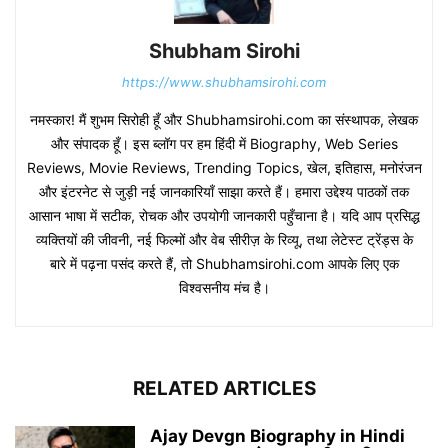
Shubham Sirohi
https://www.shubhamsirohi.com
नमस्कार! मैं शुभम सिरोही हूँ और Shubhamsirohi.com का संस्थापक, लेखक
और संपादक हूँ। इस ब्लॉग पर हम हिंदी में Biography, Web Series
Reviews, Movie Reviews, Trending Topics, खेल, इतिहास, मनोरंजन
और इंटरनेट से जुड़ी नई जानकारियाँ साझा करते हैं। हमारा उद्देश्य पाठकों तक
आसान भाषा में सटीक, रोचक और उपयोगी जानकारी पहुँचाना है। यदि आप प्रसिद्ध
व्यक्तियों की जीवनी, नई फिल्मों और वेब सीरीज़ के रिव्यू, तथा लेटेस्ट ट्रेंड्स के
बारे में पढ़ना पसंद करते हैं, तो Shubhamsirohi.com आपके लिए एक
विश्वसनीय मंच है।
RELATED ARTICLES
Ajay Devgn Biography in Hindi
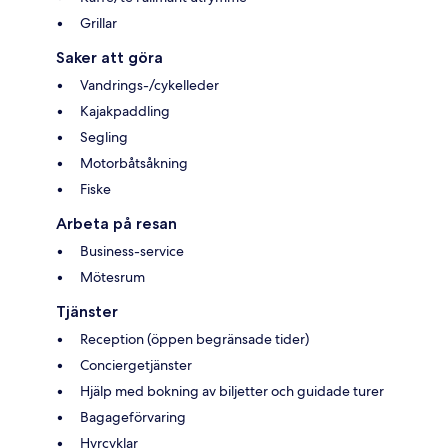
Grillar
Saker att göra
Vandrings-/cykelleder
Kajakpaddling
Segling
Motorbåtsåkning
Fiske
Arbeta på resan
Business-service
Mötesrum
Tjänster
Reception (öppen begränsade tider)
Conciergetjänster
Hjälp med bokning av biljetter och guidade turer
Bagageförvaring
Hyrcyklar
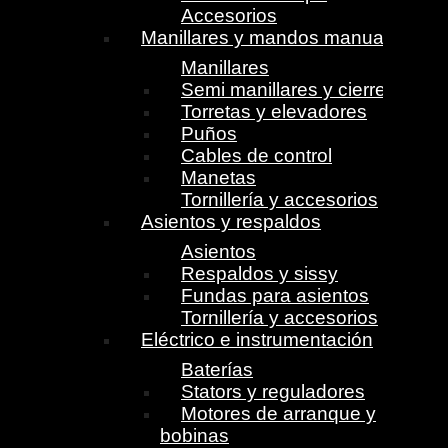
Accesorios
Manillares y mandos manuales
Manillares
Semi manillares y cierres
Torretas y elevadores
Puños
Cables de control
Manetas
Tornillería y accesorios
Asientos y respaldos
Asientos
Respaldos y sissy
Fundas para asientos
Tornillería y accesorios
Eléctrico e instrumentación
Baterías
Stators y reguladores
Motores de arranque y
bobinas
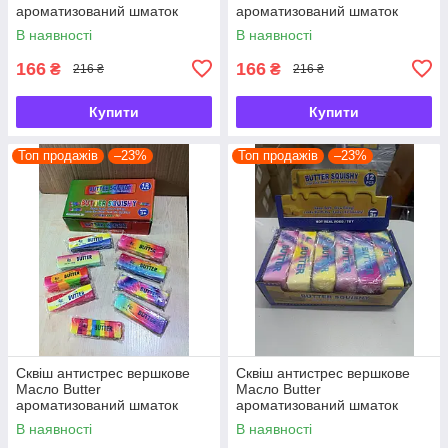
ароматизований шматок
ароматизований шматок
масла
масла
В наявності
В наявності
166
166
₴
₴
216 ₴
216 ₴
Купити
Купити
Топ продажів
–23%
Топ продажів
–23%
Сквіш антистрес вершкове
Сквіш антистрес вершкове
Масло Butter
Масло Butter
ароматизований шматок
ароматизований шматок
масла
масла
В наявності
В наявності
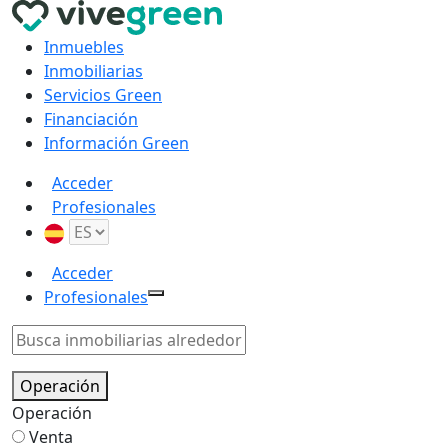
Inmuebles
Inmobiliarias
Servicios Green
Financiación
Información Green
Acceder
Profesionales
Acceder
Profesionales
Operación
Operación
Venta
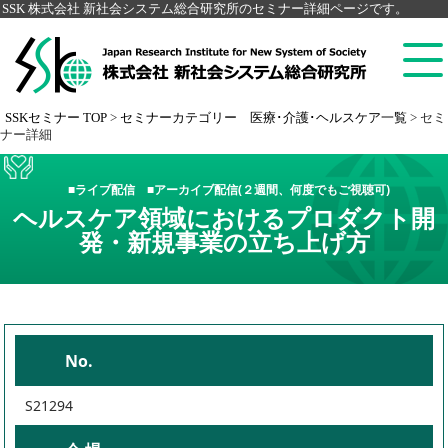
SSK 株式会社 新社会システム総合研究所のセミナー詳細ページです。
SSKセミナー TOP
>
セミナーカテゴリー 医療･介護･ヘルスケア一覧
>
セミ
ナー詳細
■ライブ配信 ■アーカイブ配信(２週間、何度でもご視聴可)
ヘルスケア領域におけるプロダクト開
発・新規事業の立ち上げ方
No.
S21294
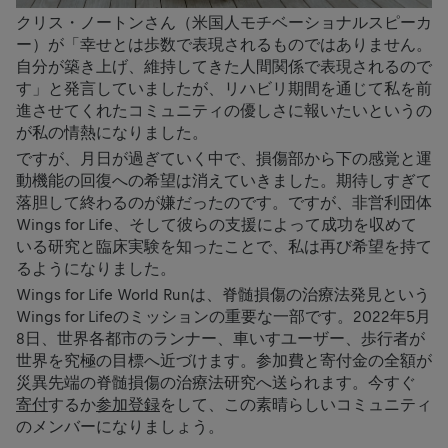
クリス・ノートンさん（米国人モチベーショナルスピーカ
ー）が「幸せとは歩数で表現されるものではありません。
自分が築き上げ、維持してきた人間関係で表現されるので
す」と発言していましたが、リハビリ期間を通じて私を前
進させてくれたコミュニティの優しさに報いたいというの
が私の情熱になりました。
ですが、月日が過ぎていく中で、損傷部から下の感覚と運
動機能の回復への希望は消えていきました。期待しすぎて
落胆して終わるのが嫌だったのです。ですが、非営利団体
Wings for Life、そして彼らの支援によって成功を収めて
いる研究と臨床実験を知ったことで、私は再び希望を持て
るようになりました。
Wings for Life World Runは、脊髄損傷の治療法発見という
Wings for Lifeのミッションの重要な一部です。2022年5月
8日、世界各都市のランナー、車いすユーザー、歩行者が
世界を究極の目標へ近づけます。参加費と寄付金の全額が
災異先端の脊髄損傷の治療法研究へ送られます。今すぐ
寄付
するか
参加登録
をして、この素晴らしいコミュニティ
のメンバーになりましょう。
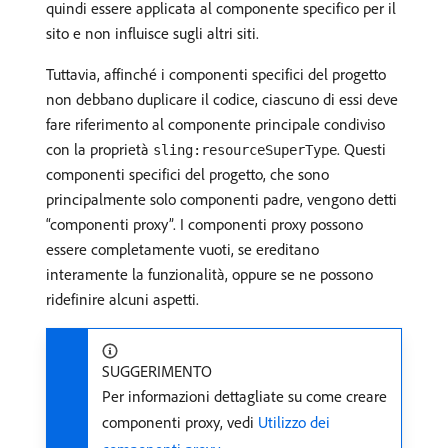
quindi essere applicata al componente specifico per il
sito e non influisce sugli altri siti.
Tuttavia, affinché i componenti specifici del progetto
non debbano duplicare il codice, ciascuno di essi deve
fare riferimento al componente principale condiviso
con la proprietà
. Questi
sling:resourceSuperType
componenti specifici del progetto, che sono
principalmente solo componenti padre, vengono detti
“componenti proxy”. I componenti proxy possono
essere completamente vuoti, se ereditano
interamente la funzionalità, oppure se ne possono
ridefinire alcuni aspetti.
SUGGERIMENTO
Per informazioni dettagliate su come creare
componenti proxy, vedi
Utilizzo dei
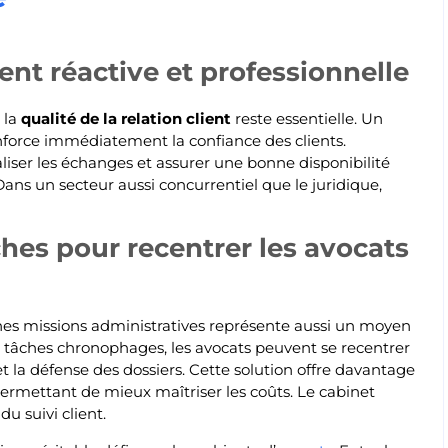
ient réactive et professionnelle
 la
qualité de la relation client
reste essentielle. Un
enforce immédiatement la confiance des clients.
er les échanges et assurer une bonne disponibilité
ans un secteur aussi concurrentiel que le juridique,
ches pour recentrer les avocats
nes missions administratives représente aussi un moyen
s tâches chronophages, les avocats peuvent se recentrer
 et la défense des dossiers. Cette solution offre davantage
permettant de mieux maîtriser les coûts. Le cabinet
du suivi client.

▬▬▬▬▬▬

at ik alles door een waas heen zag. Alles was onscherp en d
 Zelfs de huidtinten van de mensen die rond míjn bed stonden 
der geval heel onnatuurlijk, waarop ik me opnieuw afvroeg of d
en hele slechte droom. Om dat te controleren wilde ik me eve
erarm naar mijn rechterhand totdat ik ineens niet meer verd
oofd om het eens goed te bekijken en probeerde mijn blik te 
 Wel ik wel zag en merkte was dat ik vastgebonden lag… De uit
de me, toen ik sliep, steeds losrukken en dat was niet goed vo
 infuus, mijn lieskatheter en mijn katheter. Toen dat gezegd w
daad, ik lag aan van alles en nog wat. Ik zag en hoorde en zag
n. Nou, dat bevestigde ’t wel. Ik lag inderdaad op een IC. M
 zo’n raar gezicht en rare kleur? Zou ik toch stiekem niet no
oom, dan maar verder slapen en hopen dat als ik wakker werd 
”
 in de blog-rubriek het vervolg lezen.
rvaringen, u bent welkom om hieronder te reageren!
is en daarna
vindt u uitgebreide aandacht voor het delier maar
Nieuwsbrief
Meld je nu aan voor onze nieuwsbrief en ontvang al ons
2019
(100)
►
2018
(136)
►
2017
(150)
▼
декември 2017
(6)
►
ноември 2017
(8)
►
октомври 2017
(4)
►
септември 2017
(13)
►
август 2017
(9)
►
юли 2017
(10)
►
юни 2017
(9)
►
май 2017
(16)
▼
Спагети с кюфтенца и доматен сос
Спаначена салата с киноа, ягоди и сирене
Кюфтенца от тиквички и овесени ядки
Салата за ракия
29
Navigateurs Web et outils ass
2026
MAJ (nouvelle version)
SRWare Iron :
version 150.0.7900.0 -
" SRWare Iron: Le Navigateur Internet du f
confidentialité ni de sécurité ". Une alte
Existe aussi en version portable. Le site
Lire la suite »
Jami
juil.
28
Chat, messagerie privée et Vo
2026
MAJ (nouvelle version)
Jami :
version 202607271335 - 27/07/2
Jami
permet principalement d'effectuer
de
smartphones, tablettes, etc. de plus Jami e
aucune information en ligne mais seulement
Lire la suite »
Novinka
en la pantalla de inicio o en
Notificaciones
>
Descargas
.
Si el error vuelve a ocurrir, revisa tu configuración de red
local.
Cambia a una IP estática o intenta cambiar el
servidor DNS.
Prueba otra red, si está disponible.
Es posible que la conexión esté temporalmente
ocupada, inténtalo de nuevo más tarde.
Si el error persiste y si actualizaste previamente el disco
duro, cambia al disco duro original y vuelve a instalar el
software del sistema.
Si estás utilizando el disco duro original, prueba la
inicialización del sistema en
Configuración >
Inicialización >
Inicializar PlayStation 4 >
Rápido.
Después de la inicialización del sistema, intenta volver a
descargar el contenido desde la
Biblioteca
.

▬▬▬▬▬▬

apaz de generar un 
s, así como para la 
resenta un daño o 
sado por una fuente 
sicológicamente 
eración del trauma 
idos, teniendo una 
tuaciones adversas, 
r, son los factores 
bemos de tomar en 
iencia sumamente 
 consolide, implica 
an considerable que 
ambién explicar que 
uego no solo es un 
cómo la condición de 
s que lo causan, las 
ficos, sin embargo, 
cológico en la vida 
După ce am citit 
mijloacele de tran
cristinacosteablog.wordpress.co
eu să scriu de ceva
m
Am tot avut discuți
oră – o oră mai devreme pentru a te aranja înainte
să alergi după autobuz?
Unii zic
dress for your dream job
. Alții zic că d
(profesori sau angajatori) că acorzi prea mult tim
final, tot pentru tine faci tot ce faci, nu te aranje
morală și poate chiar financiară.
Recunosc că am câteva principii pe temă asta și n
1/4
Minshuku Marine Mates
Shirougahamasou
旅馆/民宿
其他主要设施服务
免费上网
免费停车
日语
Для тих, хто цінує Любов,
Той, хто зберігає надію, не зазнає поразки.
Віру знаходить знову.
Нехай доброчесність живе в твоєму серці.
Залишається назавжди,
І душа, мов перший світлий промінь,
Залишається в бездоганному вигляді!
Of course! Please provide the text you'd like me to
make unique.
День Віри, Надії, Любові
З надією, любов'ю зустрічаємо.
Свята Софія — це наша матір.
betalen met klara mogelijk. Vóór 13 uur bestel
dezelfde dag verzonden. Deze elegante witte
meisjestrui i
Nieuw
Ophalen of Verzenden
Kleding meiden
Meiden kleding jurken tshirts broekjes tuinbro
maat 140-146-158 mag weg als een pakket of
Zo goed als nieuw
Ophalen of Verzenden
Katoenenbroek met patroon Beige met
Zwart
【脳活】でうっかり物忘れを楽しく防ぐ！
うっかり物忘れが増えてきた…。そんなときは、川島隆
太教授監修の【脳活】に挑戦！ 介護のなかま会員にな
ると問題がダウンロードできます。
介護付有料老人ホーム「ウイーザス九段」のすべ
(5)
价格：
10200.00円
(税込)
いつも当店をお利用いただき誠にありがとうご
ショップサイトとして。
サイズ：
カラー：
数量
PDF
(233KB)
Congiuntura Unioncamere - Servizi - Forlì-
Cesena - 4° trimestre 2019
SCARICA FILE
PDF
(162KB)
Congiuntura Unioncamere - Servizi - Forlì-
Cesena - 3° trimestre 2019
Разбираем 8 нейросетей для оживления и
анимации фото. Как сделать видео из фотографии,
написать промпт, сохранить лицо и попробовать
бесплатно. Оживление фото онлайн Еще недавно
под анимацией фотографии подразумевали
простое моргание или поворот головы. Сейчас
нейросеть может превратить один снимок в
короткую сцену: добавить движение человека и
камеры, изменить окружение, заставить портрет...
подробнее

▬▬▬▬▬▬

Please work out how many lines in the records hold the string "Jami", and give only the number.

4